(Source records)
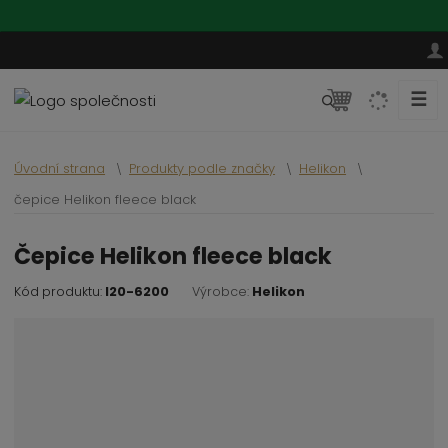
☰
V
y
h
Úvodní strana
Produkty podle značky
Helikon
l
e
čepice Helikon fleece black
d
a
čepice Helikon fleece black
t
Kód produktu:
I20-6200
Výrobce:
Helikon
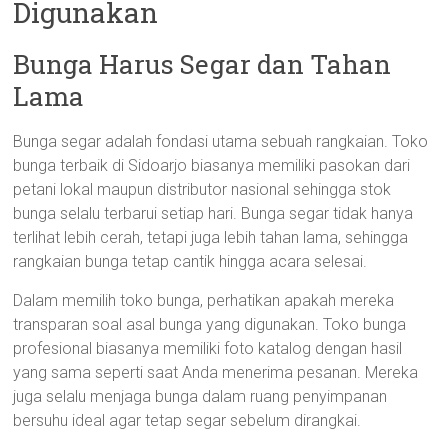
Digunakan
Bunga Harus Segar dan Tahan
Lama
Bunga segar adalah fondasi utama sebuah rangkaian. Toko
bunga terbaik di Sidoarjo biasanya memiliki pasokan dari
petani lokal maupun distributor nasional sehingga stok
bunga selalu terbarui setiap hari. Bunga segar tidak hanya
terlihat lebih cerah, tetapi juga lebih tahan lama, sehingga
rangkaian bunga tetap cantik hingga acara selesai.
Dalam memilih toko bunga, perhatikan apakah mereka
transparan soal asal bunga yang digunakan. Toko bunga
profesional biasanya memiliki foto katalog dengan hasil
yang sama seperti saat Anda menerima pesanan. Mereka
juga selalu menjaga bunga dalam ruang penyimpanan
bersuhu ideal agar tetap segar sebelum dirangkai.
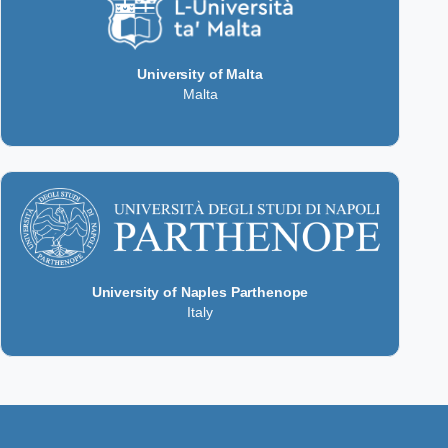
University of Malta
Malta
University of Naples Parthenope
Italy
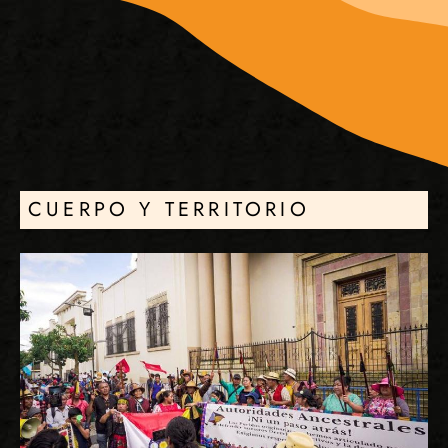
CUERPO Y TERRITORIO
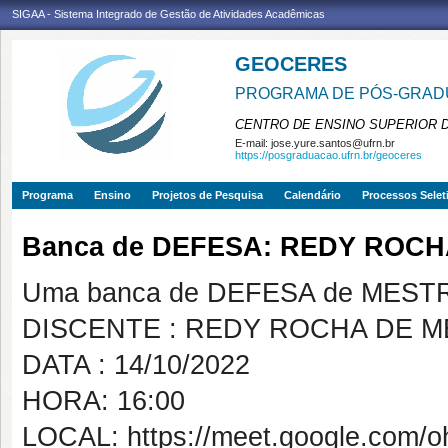
SIGAA - Sistema Integrado de Gestão de Atividades Acadêmicas
GEOCERES
PROGRAMA DE PÓS-GRADU
CENTRO DE ENSINO SUPERIOR 
E-mail:
jose.yure.santos@ufrn.br
https://posgraduacao.ufrn.br/geoceres
Programa
Ensino
Projetos de Pesquisa
Calendário
Processos Selet
Banca de DEFESA: REDY ROC
Uma banca de DEFESA de MESTRAD
DISCENTE : REDY ROCHA DE 
DATA : 14/10/2022
HORA: 16:00
LOCAL: https://meet.google.com/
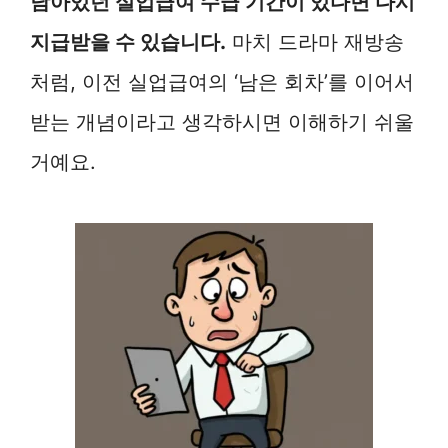
남아있던 실업급여 수급 기간이 있다면 다시
지급받을 수 있습니다.
마치 드라마 재방송
처럼, 이전 실업급여의 ‘남은 회차’를 이어서
받는 개념이라고 생각하시면 이해하기 쉬울
거예요.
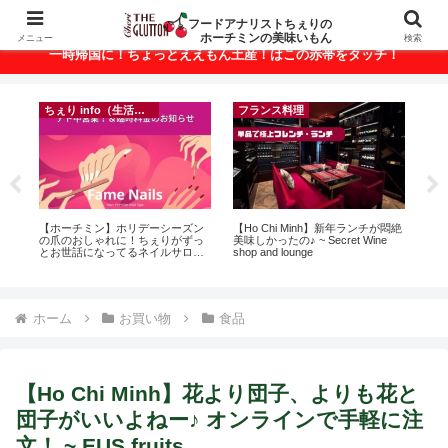
ベトナム・ホーチミンの美味いもんが満載！
フードアナリストちぇりの
ホーチミンの美味いもん
メニュー
検索
一時帰国に！ちょっとええもん土産！はこの赤帯をタッチ！
ちぇり info（生活情報）
フランス料理
イ
って
【ホーチミン】ホリデーシーズン
【Ho Chi Minh】新年ランチが悶絶
in
こん
の爪のおしゃれに！ちぇりがずっ
美味しかったの♪ ~ Secret Wine
結
とお世話になってるネイルサロン
shop and lounge
き続
で平日15％OFF！（テト前不適用
期間&テト中営業予定追記） ~
Fame Nail
ホーム
お買い物
食品
【Ho Chi Minh】花より団子、よりも花と
団子がいいよねー♪ オンラインで手軽に注
文！ ~ EUS fruits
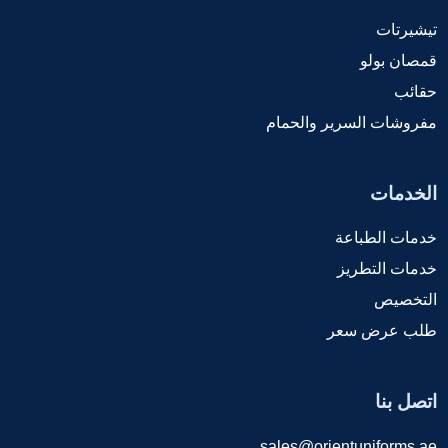
تيشيرتات
قمصان بولو
حقائب
مفروشات السرير والحمام
الخدمات
خدمات الطباعة
خدمات التطريز
التخصيص
طلب عرض سعر
اتصل بنا
sales@orientuniforms.ae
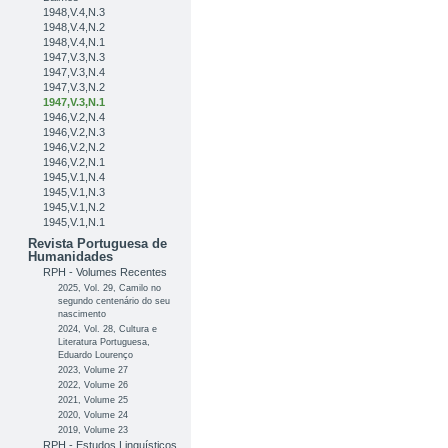
1948,V.4,N.3
1948,V.4,N.2
1948,V.4,N.1
1947,V.3,N.3
1947,V.3,N.4
1947,V.3,N.2
1947,V.3,N.1
1946,V.2,N.4
1946,V.2,N.3
1946,V.2,N.2
1946,V.2,N.1
1945,V.1,N.4
1945,V.1,N.3
1945,V.1,N.2
1945,V.1,N.1
Revista Portuguesa de
Humanidades
RPH - Volumes Recentes
2025, Vol. 29, Camilo no
segundo centenário do seu
nascimento
2024, Vol. 28, Cultura e
Literatura Portuguesa,
Eduardo Lourenço
2023, Volume 27
2022, Volume 26
2021, Volume 25
2020, Volume 24
2019, Volume 23
RPH - Estudos Linguísticos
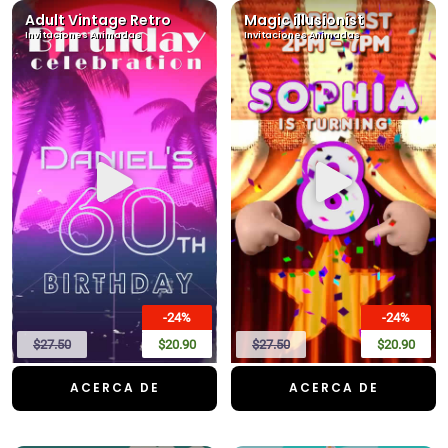
Adult Vintage Retro
Magic illusionist
Invitaciones Animadas
Invitaciones Animadas
-24%
-24%
$27.50
$20.90
$27.50
$20.90
ACERCA DE
ACERCA DE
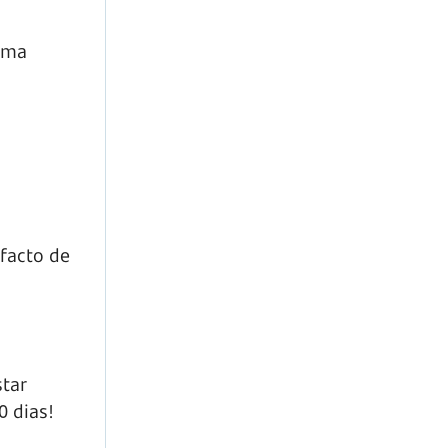
uma
 facto de
tar
 dias!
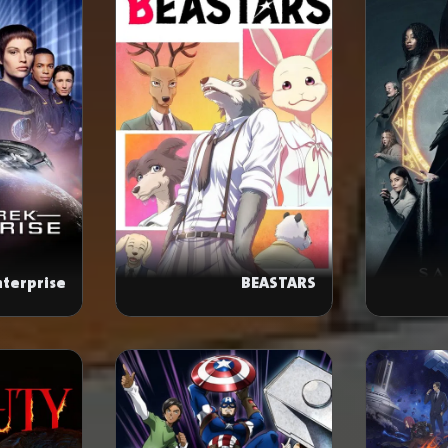
nterprise
BEASTARS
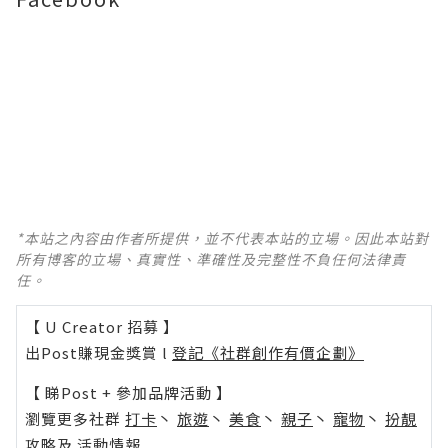
*本站之內容由作者所提供，並不代表本站的立場。因此本站對
所有博客的立場、真實性、準確性及完整性不負任何法律責
任。
【 U Creator 招募 】
出Post賺現金獎賞 l
登記《社群創作有價企劃》
【 睇Post + 參加品牌活動 】
瀏覽更多社群
打卡
丶
旅遊
丶
美食
丶
親子
丶
寵物
丶
扮靚
攻略
及
活動情報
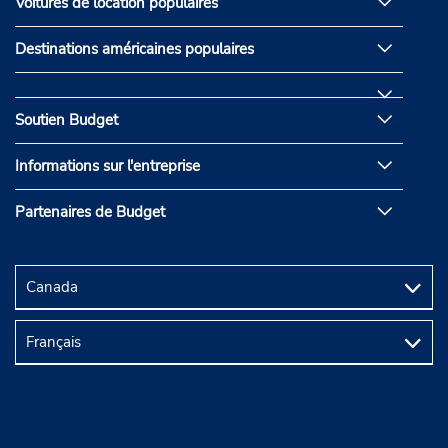
Voitures de location populaires
Destinations américaines populaires
Soutien Budget
Informations sur l'entreprise
Partenaires de Budget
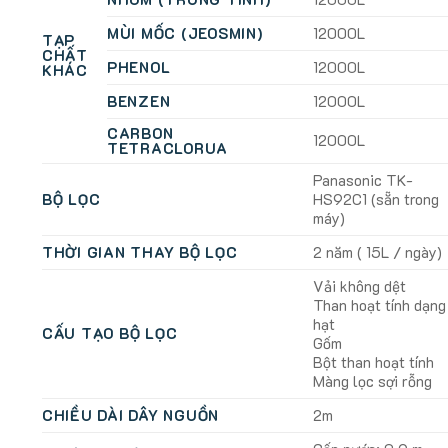
MÙI MỐC (JEOSMIN)
12000L
TẠP
CHẤT
PHENOL
12000L
KHÁC
BENZEN
12000L
CARBON
12000L
TETRACLORUA
Panasonic TK-
BỘ LỌC
HS92C1 (sẵn trong
máy)
THỜI GIAN THAY BỘ LỌC
2 năm ( 15L / ngày)
Vải không dệt
Than hoạt tính dạng
hạt
CẤU TẠO BỘ LỌC
Gốm
Bột than hoạt tính
Màng lọc sợi rỗng
CHIỀU DÀI DÂY NGUỒN
2m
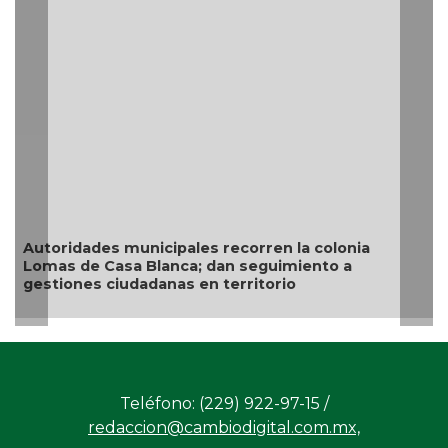
Resguarda Ayuntamiento de Veracruz a canino en
situación de riesgo en zona norte de la ciudad
Teléfono: (229) 922-97-15 /
redaccion@cambiodigital.com.mx,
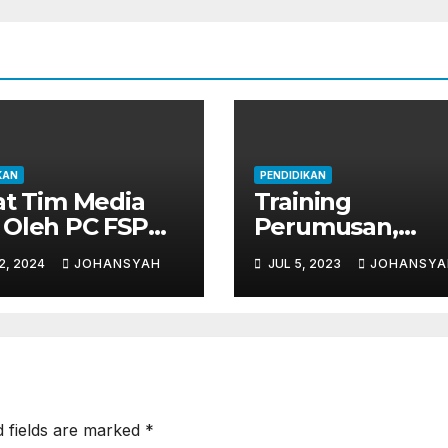
KAN
PENDIDIKAN
at Tim Media
Training
Oleh PC FSP
Perumusan,
SPSI
Pendokumentas
2, 2024
JOHANSYAH
JUL 5, 2023
JOHANSYA
PKB dan Teknik
Perundingan
d fields are marked
*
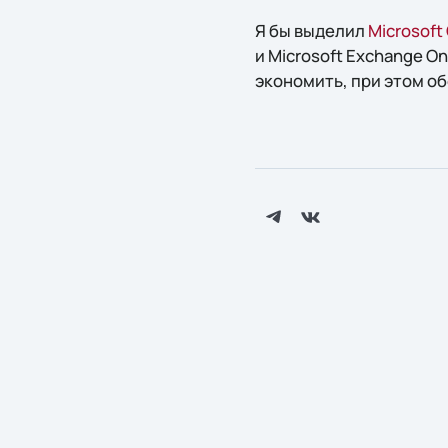
Я бы выделил
Microsoft 
и Microsoft Exchange O
экономить, при этом о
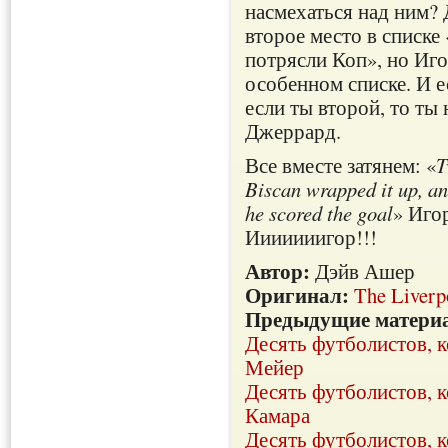
насмехаться над ним? 
второе место в списке
потрясли Коп», но Иг
особенном списке. И е
если ты второй, то ты
Джеррард.
Все вместе затянем: «
T
Biscan wrapped it up, a
he scored the goal
» Иго
Ииииииигор!!!
Автор:
Дэйв Ашер
Оригинал:
The Liverp
Предыдущие матери
Десять футболистов, 
Мейер
Десять футболистов, 
Камара
Десять футболистов, 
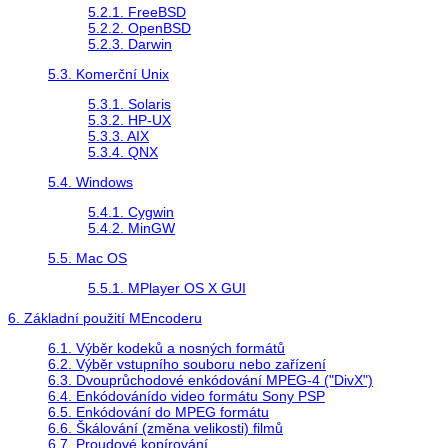
5.2.1. FreeBSD
5.2.2. OpenBSD
5.2.3. Darwin
5.3. Komerční Unix
5.3.1. Solaris
5.3.2. HP-UX
5.3.3. AIX
5.3.4. QNX
5.4. Windows
5.4.1.
Cygwin
5.4.2.
MinGW
5.5. Mac OS
5.5.1. MPlayer OS X GUI
6. Základní použití
MEncoder
u
6.1. Výběr kodeků a nosných formátů
6.2. Výběr vstupního souboru nebo zařízení
6.3. Dvouprůchodové enkódování MPEG-4 ("DivX")
6.4. Enkódovánído video formátu Sony PSP
6.5. Enkódování do MPEG formátu
6.6. Škálování (změna velikosti) filmů
6.7. Proudové kopírování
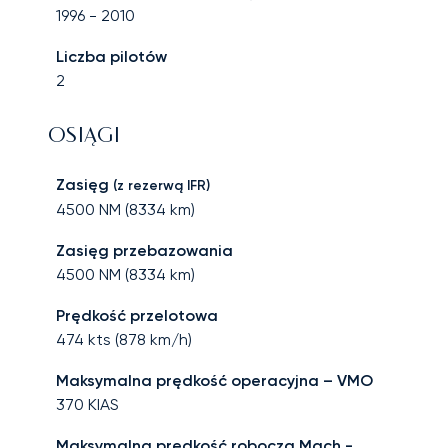
1996
-
2010
Liczba pilotów
2
OSIĄGI
Zasięg
(z rezerwą IFR)
4500
NM (
8334
km)
Zasięg przebazowania
4500
NM (
8334
km)
Prędkość przelotowa
474
kts (
878
km/h)
Maksymalna prędkość operacyjna – VMO
370
KIAS
Maksymalna prędkość robocza Mach -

*What to produce*
Each line above with the word "hoạt" needs to be copied.

*Task answer*
Than hoạt tính dạng
Bột than hoạt tính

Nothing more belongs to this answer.